PROBLEM STATEMENT
Please return every line below that contains the string "القاهرة".

PROVIDED DATA
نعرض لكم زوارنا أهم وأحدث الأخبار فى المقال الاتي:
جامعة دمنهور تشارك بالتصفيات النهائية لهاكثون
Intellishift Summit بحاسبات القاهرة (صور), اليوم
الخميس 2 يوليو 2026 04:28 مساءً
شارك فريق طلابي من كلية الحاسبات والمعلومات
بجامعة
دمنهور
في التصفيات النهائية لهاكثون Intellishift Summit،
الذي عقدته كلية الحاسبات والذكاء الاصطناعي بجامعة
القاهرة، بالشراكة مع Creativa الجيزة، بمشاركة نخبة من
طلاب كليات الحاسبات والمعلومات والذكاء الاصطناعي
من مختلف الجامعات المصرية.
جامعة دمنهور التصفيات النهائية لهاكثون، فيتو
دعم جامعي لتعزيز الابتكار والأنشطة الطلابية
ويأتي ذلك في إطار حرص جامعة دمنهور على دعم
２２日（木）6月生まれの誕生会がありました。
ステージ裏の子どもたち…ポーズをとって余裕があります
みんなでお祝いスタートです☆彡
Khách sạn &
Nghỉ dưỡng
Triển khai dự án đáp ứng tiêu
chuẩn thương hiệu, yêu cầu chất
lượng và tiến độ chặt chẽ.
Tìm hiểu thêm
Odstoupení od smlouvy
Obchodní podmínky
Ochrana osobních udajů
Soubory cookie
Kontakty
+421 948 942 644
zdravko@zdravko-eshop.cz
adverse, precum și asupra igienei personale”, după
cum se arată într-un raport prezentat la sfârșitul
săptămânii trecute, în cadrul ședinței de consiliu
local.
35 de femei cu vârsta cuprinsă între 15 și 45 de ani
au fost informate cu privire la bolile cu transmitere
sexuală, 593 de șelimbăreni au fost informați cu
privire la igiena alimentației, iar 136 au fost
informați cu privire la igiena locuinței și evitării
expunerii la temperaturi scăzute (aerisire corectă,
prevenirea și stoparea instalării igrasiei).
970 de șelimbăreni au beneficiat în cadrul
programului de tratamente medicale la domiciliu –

EXPECTED ANSWER
Intellishift Summit بحاسبات القاهرة (صور), اليوم
القاهرة، بالشراكة مع Creativa الجيزة، بمشاركة نخبة من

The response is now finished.